正確な創建年代は不明ですが、寺伝では奈良時代に行基が開創したと伝えられています。 特に、薬師如来像やその造形様式から、平安時代前期に創建されたと推定されています。 また、薬師堂は天禄2年(971年)に三枝守国によって建立されたとされています。
大善寺は甲府盆地東部で勢力を持った古代豪族、三枝氏の氏寺として知られています。 寺の近くには平安時代に遡る「柏尾山経塚」があり、1103年の銘を持つ経筒が出土しました。 これにより、三枝一族がこの地で信仰を深めていたことが明らかです。
寺伝によれば、養老2年(718年)、行基が修行中に夢で葡萄を持つ薬師如来が現れ、 その姿を彫刻して本尊としたのが寺の起源です。この伝承に基づき、 本尊の薬師如来像の左手には葡萄が再現され、現在も参拝者を魅了しています。

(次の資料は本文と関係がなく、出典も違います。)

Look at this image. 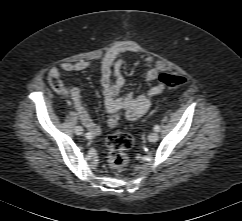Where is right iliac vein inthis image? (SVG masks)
Here are the masks:
<instances>
[{
	"label": "right iliac vein",
	"mask_w": 242,
	"mask_h": 221,
	"mask_svg": "<svg viewBox=\"0 0 242 221\" xmlns=\"http://www.w3.org/2000/svg\"><path fill=\"white\" fill-rule=\"evenodd\" d=\"M75 133H76L77 135H82V134H83V129H82V127H81V126H77V127L75 128Z\"/></svg>",
	"instance_id": "right-iliac-vein-1"
}]
</instances>
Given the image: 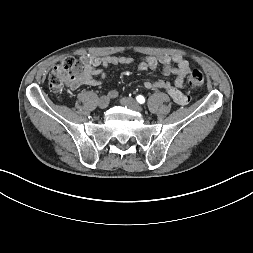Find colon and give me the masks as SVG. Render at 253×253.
Listing matches in <instances>:
<instances>
[{"mask_svg":"<svg viewBox=\"0 0 253 253\" xmlns=\"http://www.w3.org/2000/svg\"><path fill=\"white\" fill-rule=\"evenodd\" d=\"M83 65L74 57L63 58L51 71L48 79L52 92H61L71 86L83 73ZM205 77L200 70H193L187 77V84L197 88L204 84Z\"/></svg>","mask_w":253,"mask_h":253,"instance_id":"1","label":"colon"}]
</instances>
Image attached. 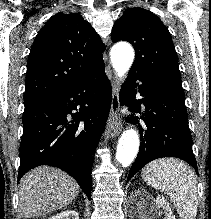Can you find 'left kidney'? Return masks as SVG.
<instances>
[{
  "label": "left kidney",
  "mask_w": 211,
  "mask_h": 219,
  "mask_svg": "<svg viewBox=\"0 0 211 219\" xmlns=\"http://www.w3.org/2000/svg\"><path fill=\"white\" fill-rule=\"evenodd\" d=\"M139 193L141 194V192ZM143 196L144 198L141 199V205L151 206V208L143 215L145 219H156L162 214L164 215V219H176L175 216H173L169 203L163 196L158 195L156 199H152V197L147 192H144Z\"/></svg>",
  "instance_id": "5707ae66"
}]
</instances>
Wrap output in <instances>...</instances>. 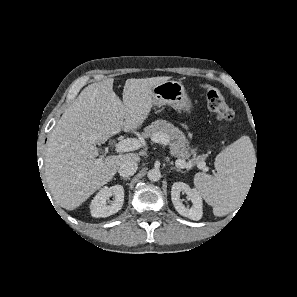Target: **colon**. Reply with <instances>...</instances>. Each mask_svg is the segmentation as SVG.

大善寺の本堂は国宝に指定されており、鎌倉時代に建立されました。 様式的には和様と大仏様を融合させた「折衷様建築」の代表例で、 山梨県下に現存する最古の建築物として知られています。 本堂の内部には薬師如来像が安置されており、特別な時期にのみ公開されます。

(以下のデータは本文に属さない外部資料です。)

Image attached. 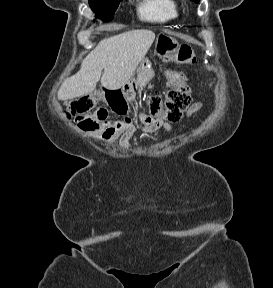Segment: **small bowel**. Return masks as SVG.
<instances>
[{"label": "small bowel", "instance_id": "small-bowel-1", "mask_svg": "<svg viewBox=\"0 0 273 288\" xmlns=\"http://www.w3.org/2000/svg\"><path fill=\"white\" fill-rule=\"evenodd\" d=\"M202 108V103L196 102L191 105L187 111V116L191 117L197 113ZM160 128H164L167 131H171L170 124L159 121L150 115L141 113L139 115V123H121L118 126H99L94 132L100 136L105 141H114L119 138L120 143L123 147L128 145L129 140L132 136L138 132L142 131L145 133H153Z\"/></svg>", "mask_w": 273, "mask_h": 288}]
</instances>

薬師如来像や十二神将像は通常非公開ですが、特定の年や行事の際に特別公開されます。 2018年には開山1300年記念として、巨大な不動明王画像と共に公開されました。
大善寺はJR中央本線「勝沼ぶどう郷駅」から車で約10分の場所にあります。 周辺には駐車場が完備されており、観光バスでの訪問にも便利です。
本堂をはじめとする歴史的な建物だけでなく、四季折々の自然が楽しめます。 特に秋には紅葉が境内を彩り、訪れる人々を魅了します。また、 ワイン醸造を行う「ぶどう寺」として親しまれ、参拝後に特製ワインを味わうこともできます。
大善寺周辺には、甲州ぶどうの産地として知られる勝沼エリアがあります。 ワイナリー巡りやぶどう狩りを楽しむことができ、観光の幅が広がります。
大善寺は歴史、文化、自然、そして美味しいワインを楽しめる魅力的な観光スポットです。 その奥深い歴史や美しい建築、そして「ぶどう寺」というユニークな文化に触れることで、 特別な体験を得られるでしょう。ぜひ一度訪れてみてください。